Given records
○ ○ ○

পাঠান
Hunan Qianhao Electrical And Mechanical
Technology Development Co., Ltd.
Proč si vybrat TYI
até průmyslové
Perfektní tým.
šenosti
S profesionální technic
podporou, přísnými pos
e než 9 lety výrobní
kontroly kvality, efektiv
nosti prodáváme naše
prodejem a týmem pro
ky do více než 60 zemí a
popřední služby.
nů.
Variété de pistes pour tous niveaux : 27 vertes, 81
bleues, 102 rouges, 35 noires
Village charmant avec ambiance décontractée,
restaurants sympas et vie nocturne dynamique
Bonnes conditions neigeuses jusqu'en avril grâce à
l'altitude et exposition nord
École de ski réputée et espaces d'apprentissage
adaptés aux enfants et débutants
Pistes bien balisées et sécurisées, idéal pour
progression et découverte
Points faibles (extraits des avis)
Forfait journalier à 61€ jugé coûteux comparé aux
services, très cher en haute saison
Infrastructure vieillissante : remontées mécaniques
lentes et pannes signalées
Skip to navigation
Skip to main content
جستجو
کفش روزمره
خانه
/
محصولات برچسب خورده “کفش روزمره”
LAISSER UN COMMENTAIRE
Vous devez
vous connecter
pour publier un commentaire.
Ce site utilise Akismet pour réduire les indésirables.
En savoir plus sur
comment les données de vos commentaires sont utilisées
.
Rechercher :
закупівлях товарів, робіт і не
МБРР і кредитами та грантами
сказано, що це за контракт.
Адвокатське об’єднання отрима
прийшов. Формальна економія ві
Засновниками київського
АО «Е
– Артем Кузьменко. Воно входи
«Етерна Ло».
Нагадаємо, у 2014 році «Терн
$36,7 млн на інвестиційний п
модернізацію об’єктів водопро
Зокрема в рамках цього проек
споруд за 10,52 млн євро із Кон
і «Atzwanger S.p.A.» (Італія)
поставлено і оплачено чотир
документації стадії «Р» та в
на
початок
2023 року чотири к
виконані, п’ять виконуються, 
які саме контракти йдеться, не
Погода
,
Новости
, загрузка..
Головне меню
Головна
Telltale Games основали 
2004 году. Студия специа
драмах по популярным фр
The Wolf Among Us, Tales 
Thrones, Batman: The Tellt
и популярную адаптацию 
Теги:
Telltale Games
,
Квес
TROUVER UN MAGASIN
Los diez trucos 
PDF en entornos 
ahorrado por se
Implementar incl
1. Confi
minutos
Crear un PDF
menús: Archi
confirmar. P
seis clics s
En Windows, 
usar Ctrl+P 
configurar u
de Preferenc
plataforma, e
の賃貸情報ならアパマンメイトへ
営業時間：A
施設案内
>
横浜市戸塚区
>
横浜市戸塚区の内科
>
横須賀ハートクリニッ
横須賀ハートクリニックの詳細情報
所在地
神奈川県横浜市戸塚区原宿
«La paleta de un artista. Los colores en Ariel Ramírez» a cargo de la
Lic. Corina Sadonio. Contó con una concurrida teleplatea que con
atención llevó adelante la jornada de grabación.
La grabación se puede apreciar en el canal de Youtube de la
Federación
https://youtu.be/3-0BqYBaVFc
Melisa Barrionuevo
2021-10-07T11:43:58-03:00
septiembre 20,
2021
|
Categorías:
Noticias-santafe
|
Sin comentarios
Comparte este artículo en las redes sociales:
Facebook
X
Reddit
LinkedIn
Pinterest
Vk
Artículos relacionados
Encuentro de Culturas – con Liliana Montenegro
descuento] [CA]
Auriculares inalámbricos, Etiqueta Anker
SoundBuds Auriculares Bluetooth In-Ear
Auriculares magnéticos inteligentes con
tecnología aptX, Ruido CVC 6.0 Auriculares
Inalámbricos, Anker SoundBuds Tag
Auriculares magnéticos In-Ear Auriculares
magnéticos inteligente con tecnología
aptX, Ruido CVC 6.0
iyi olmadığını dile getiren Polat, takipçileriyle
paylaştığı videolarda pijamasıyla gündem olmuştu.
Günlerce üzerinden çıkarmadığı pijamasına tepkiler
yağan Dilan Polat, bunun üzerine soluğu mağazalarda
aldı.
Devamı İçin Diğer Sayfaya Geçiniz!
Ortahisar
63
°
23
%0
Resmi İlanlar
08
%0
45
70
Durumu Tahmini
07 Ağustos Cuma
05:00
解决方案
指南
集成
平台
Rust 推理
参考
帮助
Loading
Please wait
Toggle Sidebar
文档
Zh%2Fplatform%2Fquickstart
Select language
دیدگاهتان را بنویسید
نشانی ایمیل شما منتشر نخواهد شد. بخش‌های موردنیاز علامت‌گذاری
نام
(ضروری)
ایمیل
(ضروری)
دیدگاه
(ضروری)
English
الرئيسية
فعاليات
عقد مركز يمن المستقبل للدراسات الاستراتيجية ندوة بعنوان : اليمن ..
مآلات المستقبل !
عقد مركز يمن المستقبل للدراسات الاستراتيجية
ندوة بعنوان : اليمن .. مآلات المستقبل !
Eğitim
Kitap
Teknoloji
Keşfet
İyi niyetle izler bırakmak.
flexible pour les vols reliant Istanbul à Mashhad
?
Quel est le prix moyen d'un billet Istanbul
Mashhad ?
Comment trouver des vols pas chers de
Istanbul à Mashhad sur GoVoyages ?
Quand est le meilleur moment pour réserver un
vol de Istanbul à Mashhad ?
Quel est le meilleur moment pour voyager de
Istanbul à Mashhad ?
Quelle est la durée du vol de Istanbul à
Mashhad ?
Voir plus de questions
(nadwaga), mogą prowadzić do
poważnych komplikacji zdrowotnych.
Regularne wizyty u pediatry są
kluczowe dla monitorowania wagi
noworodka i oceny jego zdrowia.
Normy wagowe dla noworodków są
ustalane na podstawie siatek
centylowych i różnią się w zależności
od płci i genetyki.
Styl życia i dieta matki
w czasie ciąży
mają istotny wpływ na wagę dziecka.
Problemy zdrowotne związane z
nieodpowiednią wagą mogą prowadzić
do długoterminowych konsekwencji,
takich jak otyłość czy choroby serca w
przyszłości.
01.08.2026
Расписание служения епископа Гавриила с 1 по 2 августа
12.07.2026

○ ○ ○

What needs to be done
Word for word, reproduce the listing from its first line through the line that has "progression et découverte" in it, and go no further.

Solved problem
পাঠান
Hunan Qianhao Electrical And Mechanical
Technology Development Co., Ltd.
Proč si vybrat TYI
até průmyslové
Perfektní tým.
šenosti
S profesionální technic
podporou, přísnými pos
e než 9 lety výrobní
kontroly kvality, efektiv
nosti prodáváme naše
prodejem a týmem pro
ky do více než 60 zemí a
popřední služby.
nů.
Variété de pistes pour tous niveaux : 27 vertes, 81
bleues, 102 rouges, 35 noires
Village charmant avec ambiance décontractée,
restaurants sympas et vie nocturne dynamique
Bonnes conditions neigeuses jusqu'en avril grâce à
l'altitude et exposition nord
École de ski réputée et espaces d'apprentissage
adaptés aux enfants et débutants
Pistes bien balisées et sécurisées, idéal pour
progression et découverte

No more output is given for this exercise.